Belasan bocah saat diamankan Polsek Tambaksari karena hendak tawuran sarung. (Polsek Tambaksari for Jawa Pos)
Jawa Timur - Anggota Polsek Tambaksari, Surabaya, berhasil menggagalkan upaya tawuran antarkelompok Senin (17/10) malam. Dalam penggagalan tersebut, petugas gabungan mengamankan 12 remaja di Jalan Gemblongan, Tambaksari.
Saat mengamankan belasan remaja, petugas gabungan turut menyita belasan sarung dengan ujung yang diikat dengan simpul mati sehingga berbentuk bulat. Diduga kuat, sarung tersebut digunakan sebagai alat bertikai antarkelompok.

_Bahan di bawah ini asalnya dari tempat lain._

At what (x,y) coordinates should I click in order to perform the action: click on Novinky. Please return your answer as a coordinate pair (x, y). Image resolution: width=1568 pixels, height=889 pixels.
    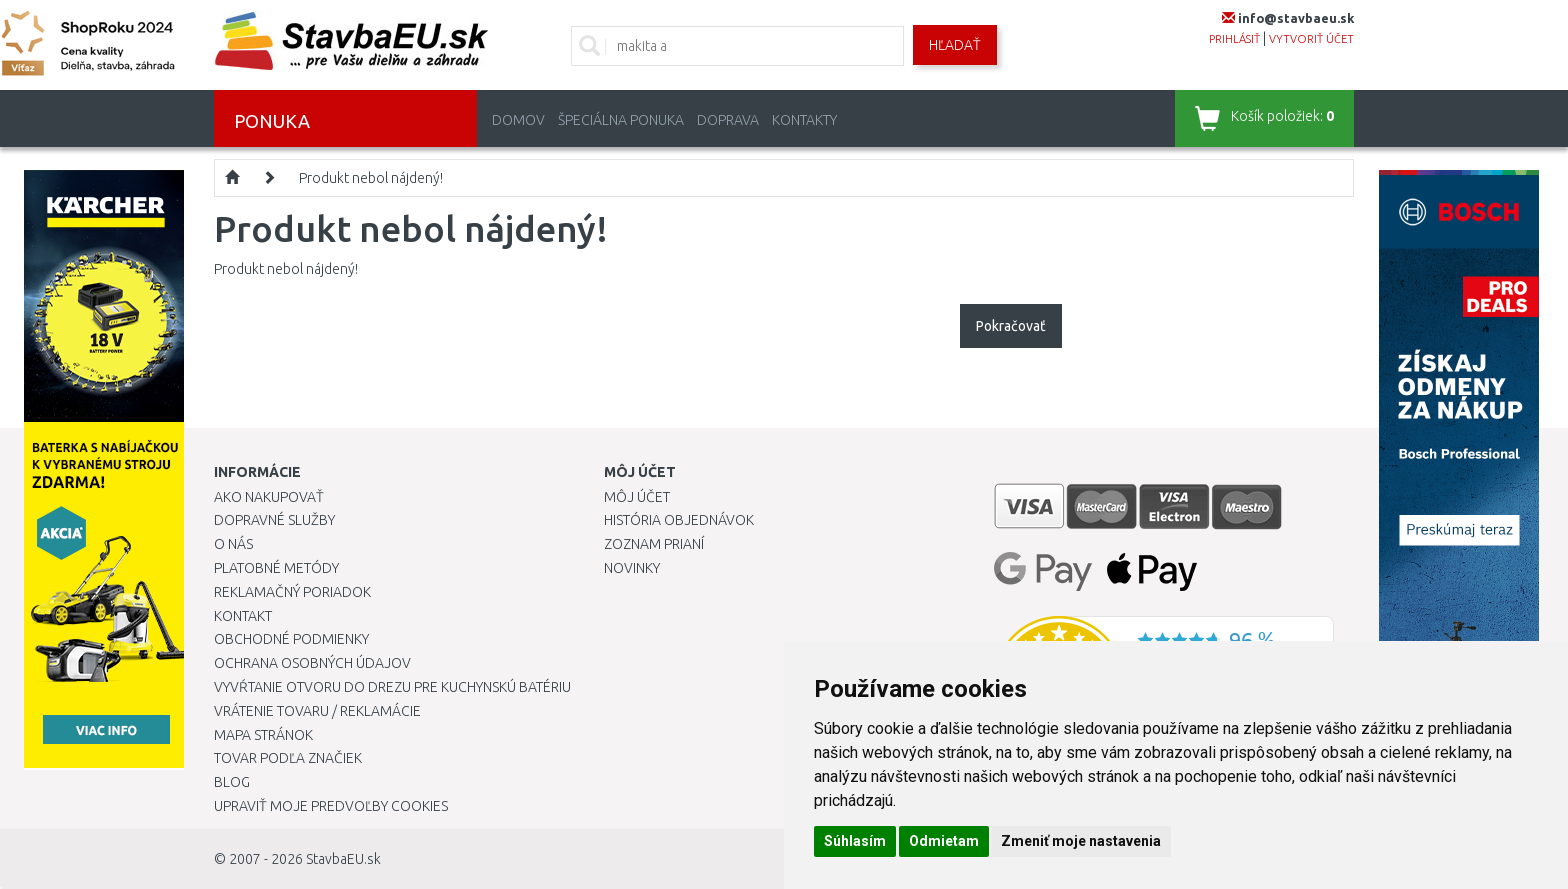     Looking at the image, I should click on (632, 568).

"Sarungnya polosan tanpa benda tambahan. Ya cuma ujungnya yang diikat. Nggak ada batu. Senjata tajam nihil," ucap Kanitreskrim Polsek Tambaksari Iptu Agus Suprayogi kemarin (18/10).
Agus mengungkapkan, penggagalan pertikaian itu berdasarkan informasi masyarakat. Berdasar laporan yang diterima, segerombolan remaja berkumpul di dua tempat yang berbeda.
"Pas kami datang, kabur. Tapi, yang kami amankan itu pas bersembunyi di bangunan kosong," ujarnya. Mayoritas yang diamankan berusia 15–18 tahun dan masih berstatus pelajar.
Agus mengatakan, petugas gabungan langsung memberikan edukasi dan bimbingan terhadap belasan pelajar tersebut. Termasuk memanggil orang tua anak melalui telepon maupun pemanggilan secara langsung.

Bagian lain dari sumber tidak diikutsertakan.